During a period of $n$ days, two persons drink beers, one each. There are $n$ different beers $B_1, B_2, B_3,\ldots, B_n$, where $n\geqslant 1$ is an integer. t Person1 drinks the beers in order, i.e., on the $i$-th day, she drinks beer $B_i$. Person2 takes a uniformly random permutation $a_1, a_2, \ldots, a_n$ of the set $\{1, 2,\ldots, n\}$ and drinks beer $B_{a_i}$ on the $i$-th day. Let $X$ be the random variable whose value is the number of days during which person 1 and person 2 drink the same beer. Determine the expected value $\mathbb E(X)$ of $X$. I know that I should let $X$ be the number of days during which both persons drink the same beer.

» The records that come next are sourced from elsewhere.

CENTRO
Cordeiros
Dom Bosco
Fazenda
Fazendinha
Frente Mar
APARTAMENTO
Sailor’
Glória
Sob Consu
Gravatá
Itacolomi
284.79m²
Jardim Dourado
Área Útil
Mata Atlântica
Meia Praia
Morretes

And $$ X_i = \left\{\begin{array}{rc} 1,&\text{if they drink the same beer on the }i\text{-th day} \\ 0,&\text{if they drink different beers on the }i\text{-th day}\end{array}\right. $$
Then $$\begin{align} \mathbb E[X_i] &= 1\cdot P(X=1) = P(\text{Person 1 and Person 2 drink beer }i) \\&= P(\text{Person1 drinks beer }i)P(\text{Person 2 drinks beer }i) \\ &= 1\cdot P(\text{Person 2 drinks beer }i) = \frac{1}{(n-i)!} \end{align}$$
So, is my approach right? If it's will the next step be: $\mathbb E(X) = n\cdot\frac{1}{(n-i)!}$?